# Exercise requirements
In the data below, which lines hold "Mixed"? Copy every one.

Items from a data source
* * * *
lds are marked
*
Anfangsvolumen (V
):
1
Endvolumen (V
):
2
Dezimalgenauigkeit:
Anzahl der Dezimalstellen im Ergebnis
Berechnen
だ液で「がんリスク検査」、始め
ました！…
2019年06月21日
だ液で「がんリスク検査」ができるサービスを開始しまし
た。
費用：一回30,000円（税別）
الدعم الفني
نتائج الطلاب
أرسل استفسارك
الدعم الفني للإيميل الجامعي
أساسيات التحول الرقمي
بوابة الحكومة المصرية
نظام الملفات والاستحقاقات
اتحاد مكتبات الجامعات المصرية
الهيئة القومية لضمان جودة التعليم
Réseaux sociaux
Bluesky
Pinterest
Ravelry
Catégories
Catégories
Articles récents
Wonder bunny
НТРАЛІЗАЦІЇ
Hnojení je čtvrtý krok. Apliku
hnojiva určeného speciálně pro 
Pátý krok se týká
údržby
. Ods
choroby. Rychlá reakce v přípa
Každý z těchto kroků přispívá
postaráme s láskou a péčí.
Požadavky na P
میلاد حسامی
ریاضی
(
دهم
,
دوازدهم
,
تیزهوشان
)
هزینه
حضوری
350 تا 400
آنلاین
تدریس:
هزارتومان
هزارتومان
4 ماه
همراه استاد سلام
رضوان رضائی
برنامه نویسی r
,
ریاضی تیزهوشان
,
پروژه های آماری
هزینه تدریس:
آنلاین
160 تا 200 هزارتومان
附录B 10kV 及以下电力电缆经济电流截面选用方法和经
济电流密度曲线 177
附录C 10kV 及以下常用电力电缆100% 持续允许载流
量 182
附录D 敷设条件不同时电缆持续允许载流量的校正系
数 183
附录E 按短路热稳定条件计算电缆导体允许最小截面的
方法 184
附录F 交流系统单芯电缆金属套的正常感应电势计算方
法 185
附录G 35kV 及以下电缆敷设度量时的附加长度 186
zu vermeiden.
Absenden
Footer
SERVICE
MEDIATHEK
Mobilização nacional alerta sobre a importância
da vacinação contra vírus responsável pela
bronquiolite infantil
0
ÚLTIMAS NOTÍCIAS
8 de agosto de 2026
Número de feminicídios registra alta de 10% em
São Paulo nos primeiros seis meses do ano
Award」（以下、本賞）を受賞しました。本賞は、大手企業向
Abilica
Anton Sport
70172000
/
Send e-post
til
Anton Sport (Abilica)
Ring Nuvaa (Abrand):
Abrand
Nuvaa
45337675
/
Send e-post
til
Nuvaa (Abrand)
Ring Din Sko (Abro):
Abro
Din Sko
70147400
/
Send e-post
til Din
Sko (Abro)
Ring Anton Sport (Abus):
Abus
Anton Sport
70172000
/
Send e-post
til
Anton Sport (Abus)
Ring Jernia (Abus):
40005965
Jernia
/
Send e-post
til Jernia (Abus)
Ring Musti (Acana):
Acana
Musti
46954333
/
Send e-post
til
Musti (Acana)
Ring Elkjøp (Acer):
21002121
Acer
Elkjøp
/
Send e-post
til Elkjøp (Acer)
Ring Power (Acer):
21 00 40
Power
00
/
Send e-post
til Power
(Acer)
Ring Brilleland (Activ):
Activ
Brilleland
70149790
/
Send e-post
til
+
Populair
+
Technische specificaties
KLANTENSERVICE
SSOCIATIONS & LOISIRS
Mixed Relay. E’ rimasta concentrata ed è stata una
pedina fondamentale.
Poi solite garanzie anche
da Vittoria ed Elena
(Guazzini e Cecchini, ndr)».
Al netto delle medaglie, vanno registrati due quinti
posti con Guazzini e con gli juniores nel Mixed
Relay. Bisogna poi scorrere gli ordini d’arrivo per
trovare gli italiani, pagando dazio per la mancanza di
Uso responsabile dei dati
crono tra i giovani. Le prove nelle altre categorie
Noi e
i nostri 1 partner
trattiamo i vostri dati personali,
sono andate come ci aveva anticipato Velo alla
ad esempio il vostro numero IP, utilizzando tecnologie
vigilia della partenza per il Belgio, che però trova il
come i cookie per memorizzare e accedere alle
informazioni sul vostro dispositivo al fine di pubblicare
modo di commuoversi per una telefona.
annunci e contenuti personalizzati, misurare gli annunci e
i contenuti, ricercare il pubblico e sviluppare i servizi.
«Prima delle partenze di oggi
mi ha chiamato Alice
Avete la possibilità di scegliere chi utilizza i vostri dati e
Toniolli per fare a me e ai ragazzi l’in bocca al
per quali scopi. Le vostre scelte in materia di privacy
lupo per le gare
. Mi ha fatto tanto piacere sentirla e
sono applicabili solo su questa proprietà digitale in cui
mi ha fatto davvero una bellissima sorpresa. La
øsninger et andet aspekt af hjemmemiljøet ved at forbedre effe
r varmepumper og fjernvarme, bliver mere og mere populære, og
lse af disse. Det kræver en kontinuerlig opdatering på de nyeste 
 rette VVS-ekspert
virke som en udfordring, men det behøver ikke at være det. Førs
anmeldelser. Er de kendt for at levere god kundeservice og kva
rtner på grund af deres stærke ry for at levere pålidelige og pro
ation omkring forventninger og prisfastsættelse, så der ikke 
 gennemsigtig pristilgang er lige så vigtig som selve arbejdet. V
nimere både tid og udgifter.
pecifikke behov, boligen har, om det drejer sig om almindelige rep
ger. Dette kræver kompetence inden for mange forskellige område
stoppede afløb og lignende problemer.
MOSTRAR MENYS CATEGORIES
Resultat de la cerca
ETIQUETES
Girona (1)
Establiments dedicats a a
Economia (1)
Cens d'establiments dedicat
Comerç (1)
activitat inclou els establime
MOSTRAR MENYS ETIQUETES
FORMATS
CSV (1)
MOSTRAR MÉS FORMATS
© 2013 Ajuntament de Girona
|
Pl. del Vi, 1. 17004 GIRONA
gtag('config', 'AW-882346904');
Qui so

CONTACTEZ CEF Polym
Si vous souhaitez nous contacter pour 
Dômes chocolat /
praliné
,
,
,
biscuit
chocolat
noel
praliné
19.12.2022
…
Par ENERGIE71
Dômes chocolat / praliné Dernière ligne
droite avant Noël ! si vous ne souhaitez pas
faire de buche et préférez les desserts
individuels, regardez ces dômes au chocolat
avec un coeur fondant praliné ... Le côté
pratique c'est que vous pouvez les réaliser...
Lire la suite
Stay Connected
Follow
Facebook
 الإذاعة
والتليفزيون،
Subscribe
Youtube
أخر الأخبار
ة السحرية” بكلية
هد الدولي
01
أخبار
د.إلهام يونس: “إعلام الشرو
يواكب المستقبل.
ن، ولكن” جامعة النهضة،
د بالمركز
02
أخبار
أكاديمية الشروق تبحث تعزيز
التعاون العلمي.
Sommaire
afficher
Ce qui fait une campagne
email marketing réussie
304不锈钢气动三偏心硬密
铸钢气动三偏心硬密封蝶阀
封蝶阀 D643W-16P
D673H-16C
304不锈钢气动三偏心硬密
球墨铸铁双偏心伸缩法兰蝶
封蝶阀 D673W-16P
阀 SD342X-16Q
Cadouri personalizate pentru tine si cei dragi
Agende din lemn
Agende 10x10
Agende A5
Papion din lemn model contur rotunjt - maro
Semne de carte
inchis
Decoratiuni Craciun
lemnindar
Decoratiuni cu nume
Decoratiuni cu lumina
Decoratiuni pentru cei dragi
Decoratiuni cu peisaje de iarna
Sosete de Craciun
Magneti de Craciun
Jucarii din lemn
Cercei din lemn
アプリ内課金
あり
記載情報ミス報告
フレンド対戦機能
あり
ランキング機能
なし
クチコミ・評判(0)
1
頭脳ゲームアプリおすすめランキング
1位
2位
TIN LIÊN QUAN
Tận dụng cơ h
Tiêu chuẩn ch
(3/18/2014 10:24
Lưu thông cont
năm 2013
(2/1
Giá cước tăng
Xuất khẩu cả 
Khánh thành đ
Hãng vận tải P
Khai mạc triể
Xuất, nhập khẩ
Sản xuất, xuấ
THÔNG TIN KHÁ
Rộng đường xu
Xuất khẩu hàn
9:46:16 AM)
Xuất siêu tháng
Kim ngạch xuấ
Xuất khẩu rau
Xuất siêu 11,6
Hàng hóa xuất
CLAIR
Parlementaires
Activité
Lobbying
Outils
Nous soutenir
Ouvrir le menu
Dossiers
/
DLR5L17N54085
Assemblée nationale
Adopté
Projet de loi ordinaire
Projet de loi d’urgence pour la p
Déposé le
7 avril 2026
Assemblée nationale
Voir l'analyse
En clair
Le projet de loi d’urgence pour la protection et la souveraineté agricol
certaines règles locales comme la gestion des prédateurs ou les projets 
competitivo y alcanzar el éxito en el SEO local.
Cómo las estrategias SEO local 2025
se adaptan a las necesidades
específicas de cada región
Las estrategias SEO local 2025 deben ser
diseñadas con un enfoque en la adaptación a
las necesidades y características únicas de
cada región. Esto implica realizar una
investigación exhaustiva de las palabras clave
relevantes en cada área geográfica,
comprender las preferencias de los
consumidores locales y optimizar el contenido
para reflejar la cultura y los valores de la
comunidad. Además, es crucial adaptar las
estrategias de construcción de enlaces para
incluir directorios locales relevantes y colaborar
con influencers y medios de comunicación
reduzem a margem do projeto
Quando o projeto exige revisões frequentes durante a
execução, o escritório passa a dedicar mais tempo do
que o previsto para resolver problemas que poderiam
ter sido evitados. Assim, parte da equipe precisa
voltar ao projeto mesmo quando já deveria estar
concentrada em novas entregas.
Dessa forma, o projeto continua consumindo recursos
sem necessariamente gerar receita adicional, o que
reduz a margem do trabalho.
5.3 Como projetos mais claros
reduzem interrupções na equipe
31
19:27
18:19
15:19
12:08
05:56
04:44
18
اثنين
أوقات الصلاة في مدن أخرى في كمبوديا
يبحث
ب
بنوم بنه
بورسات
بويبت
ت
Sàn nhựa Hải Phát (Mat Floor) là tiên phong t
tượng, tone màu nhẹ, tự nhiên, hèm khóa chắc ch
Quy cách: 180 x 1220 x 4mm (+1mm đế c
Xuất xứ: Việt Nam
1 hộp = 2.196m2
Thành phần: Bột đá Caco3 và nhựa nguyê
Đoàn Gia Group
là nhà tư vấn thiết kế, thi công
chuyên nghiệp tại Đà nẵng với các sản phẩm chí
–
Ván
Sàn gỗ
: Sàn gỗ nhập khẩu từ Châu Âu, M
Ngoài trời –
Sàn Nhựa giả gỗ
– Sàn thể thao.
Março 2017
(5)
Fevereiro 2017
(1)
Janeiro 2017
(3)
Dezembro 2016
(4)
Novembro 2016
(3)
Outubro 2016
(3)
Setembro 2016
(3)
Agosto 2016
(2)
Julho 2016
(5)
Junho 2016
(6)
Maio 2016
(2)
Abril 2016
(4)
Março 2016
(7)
* * * *
# Answer to this problem
Mixed Relay. E’ rimasta concentrata ed è stata una
posti con Guazzini e con gli juniores nel Mixed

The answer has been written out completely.